05.10.2010 Deutscher Buchpreis an Melinda Nadj Abonji

“Ich dachte, es regnet, aber es sind meine Augen, die tränen”

Tauben fliegen aufMelinda Nadj Abonji dankte der Jury am Montagabend im Frankfurter Römer dafür, dass sie nicht nur auf bekannte Namen gesetzt habe, ihrem Verleger Jochen Jung für “geistreiches Nachhaken” und ihrer Lektorin Angelika Klammer für ein Lektorat, wie sie es nicht zu träumen gewagt habe.

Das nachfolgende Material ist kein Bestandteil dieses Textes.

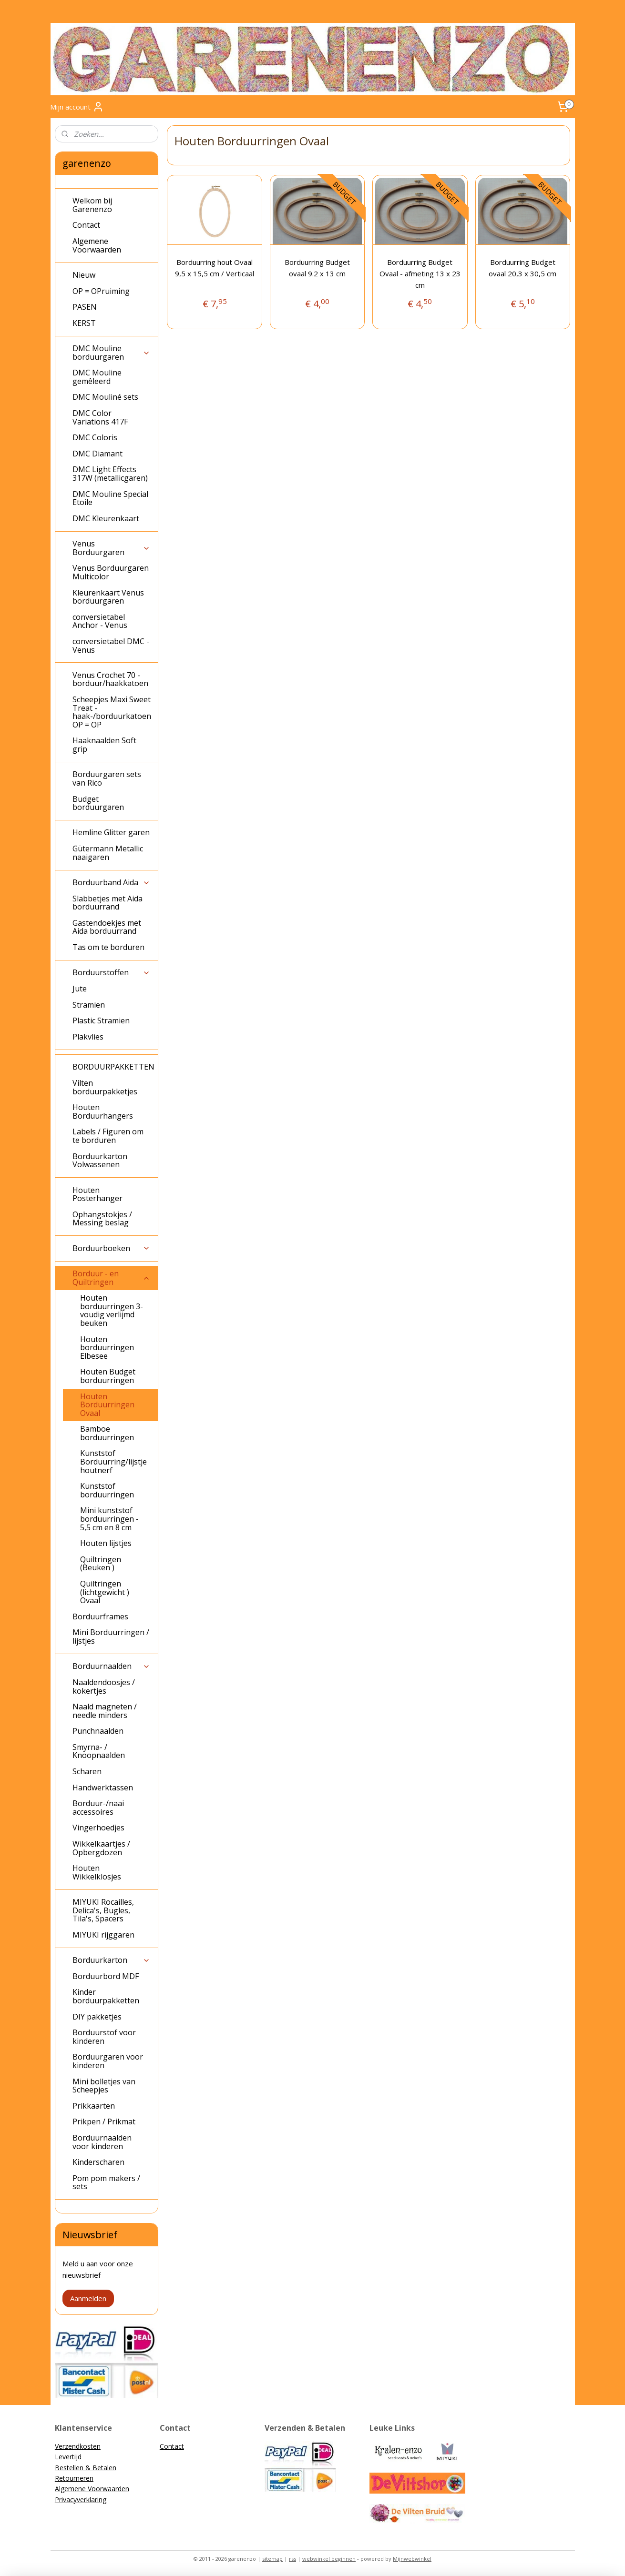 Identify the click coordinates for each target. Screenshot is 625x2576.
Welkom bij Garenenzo (92, 204)
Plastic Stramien (101, 1020)
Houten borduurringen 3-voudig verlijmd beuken (111, 1310)
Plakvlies (87, 1036)
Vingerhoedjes (98, 1827)
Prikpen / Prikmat (103, 2121)
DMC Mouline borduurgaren (111, 352)
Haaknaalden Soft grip (104, 744)
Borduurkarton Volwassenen (99, 1160)
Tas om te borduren (108, 947)
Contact (86, 225)
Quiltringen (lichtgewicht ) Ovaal (104, 1592)
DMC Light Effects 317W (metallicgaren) (110, 473)
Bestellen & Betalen (85, 2467)
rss (292, 2558)
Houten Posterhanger (97, 1194)
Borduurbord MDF (105, 1976)
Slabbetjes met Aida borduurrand (107, 902)
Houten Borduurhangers (102, 1111)
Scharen (87, 1771)
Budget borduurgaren (98, 803)
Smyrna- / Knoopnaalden (98, 1751)
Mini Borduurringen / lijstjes (110, 1636)
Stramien (88, 1005)
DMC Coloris (94, 437)
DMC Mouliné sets (105, 397)
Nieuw (83, 275)
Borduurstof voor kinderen (104, 2036)
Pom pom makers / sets (106, 2182)
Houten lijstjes (106, 1543)
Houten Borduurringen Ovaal (107, 1404)
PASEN (84, 307)
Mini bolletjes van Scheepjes (103, 2085)
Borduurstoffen (111, 972)
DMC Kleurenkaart (105, 518)
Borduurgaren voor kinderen (107, 2061)
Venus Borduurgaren (111, 547)
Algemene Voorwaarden (96, 245)
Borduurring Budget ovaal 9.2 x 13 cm (317, 267)
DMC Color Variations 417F (100, 417)
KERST (84, 323)
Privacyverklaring (80, 2499)
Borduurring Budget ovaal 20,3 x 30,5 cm (522, 267)
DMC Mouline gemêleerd (97, 376)
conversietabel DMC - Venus (110, 645)
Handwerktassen (102, 1787)
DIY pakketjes (97, 2016)
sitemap (272, 2558)
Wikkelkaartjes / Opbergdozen (101, 1848)
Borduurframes (100, 1616)
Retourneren (74, 2478)
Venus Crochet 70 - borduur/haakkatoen (110, 679)
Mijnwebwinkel (412, 2558)
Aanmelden (88, 2298)
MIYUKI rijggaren (103, 1934)
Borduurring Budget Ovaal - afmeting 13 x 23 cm (420, 273)
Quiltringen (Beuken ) (100, 1563)
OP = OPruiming (101, 291)
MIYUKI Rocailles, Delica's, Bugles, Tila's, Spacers (103, 1910)
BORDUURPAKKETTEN (113, 1066)
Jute (79, 988)
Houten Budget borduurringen (107, 1375)
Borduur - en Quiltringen (111, 1277)
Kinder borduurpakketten (105, 1996)
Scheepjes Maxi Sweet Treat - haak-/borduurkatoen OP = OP (111, 712)
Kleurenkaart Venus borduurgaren (108, 596)
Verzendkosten (78, 2446)
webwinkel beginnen (329, 2558)
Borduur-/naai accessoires (98, 1807)
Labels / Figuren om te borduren (107, 1135)
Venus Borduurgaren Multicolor (110, 572)
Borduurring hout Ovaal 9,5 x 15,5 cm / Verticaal (214, 267)
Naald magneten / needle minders (104, 1710)
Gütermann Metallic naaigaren (107, 852)
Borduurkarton (111, 1960)
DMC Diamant (97, 453)
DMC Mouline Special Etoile (110, 498)
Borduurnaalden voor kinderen (102, 2142)
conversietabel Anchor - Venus (99, 621)
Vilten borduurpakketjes (104, 1087)
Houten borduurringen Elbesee (107, 1347)
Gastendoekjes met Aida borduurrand (106, 927)
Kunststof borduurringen (107, 1490)
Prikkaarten (93, 2106)
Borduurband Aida (111, 882)
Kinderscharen (98, 2162)
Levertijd (68, 2456)
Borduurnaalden (111, 1666)
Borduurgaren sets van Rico (106, 778)
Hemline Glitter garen (111, 832)
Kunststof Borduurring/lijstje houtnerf (113, 1461)
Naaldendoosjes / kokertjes (103, 1686)
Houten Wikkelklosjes (96, 1872)
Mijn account (77, 106)
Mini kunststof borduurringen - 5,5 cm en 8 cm (109, 1518)
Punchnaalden (97, 1731)
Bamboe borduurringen (107, 1433)
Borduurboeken (111, 1248)
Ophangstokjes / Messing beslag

Mit bewegter, zitternder Stimme zitierte die Autorin zuletzt auf Ungarisch aus einem bekannten Volkslied ihrer früheren Heimat: “Ich dachte, es regnet, aber es sind meine Augen, die tränen.” Abonji bezeichnete sich selbst als “ungarische Serbin, die in der Schweiz lebt”. Ihre Heimat sei die Sprache: “Ich liebe das Deutsche wie das Ungarische.”

Und darum geht es in dem preisgekrönten Buch: “Tauben fliegen auf” :

Eine ungarische Familie aus Serbien in der Schweiz. Ein schwungvoll und gewitzt erzählter Roman aus der Mitte Europas. Zuhause ist die Familie Kocsis also in der Schweiz, aber es ist ein schwieriges Zuhause, von Heimat gar nicht zu reden, obwohl sie doch die Cafeteria betreiben und obwohl die Kinder dort aufgewachsen sind. Die Eltern haben es immerhin geschafft, aber die Schweiz schafft manchmal die Töchter, Ildiko vor allem, sie sind zwar dort angekommen, aber nicht immer angenommen. Es genügt schon, den Streitigkeiten ihrer Angestellten aus den verschiedenen ehemals jugoslawischen Republiken zuzuhören, um sich nicht mehr zu wundern über ein seltsames Europa, das einander nicht wahrnehmen will. Bleiben da wirklich nur die Liebe und der Rückzug ins angeblich private Leben?

Melinda Nadj Abonji wurde 1968 in Becsej, Vojvodina, geboren. Sie ist Autorin, Musikerin und Textperformerin und lebt in Zürich. Für ihre Arbeit erhielt sie bereits ein Aufenthaltsstipendium am Literarischen Colloquium Berlin und den Hermann-Ganz-Preis 2001.